In the end, I caught the last few (panic-inducing) errors using a little utility I created to do diffs. It's basically along the lines of:

cat ${INPUT} | 
  sed -e 's/\#include/@include/'
      -e 's/\#pragma.*//' |
  gcc -D_KERNEL -P -E - >
  ${OUTPUT}

What this does is runs through a file, changes the #includes to @includes (so that they don't get picked up by the pre-processor) and then through gcc's preprocessor to check the set of #ifdefs. That way, I can test the after effects of my #ifdefs (rather than just git diff) to see what I had done wrong. (The other bit strips out #pragmas, since they were causing unnecessary noise in the process.) With a quick find . -type f -exec diffone on my tree, combined with the outputs of the original codebase, I could see the exactly program diffs, rather than the source code diffs.
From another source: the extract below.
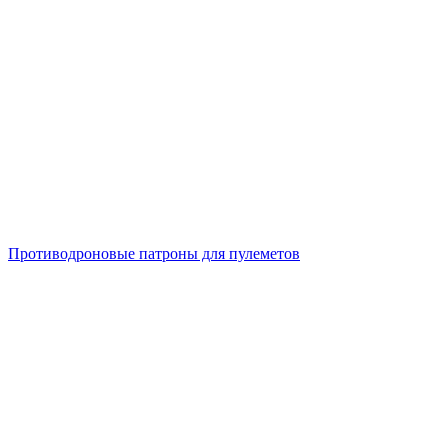
Противодроновые патроны для пулеметов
It turns out I had made 4 panic inducing errors in the merge, which is an symptom of doing some of these merges late into the night – or in some cases, early into the morning:

  • Refactoring char *tmp into user32_addr_t *tmp instead of user32_addr_t tmp (zfs_vfsops.c:1084)
  • Putting a *vpp = ZTOV(zp); just after, instead of just before, an #ifdef, with the result it was effectively removed (zfs_vnops.c:1716)
  • Missing off a return(error) somewhere
  • Missing a _ off one #ifdef __APPLE__ somewhere

The fact that I managed to get by with just these few merge errors is a combination of the power of a DVCS, as well as the hard work and dedication by those on the original ZFS Apple team (thanks again for everything, Noël et al). It was also made possible by the serious refactoring ahead of item to get the folders to match up – without which, the merge wouldn't have been able to happen.

Lastly, I'd just like to thank the others involved in the Mac ZFS project – both those that are helping with the code and the enthusiasm behind a filing system which clearly Apple has left behind. We've had a bit of a lull getting to this point, but it's all downhill from here.